━━ Exercise material

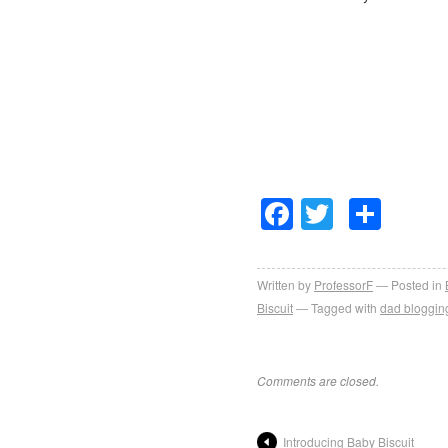
Facebook
Twitter
Sha
Written by
ProfessorF
Posted in
Biscuit
Tagged with
dad bloggin
Comments are closed.
Introducing Baby Biscuit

━━━━

Full transcription of the material, exact in every line, without images.

§ Output for this task
Facebook
Twitter
Sha
Written by
ProfessorF
Posted in
Biscuit
Tagged with
dad bloggin
Comments are closed.
Introducing Baby Biscuit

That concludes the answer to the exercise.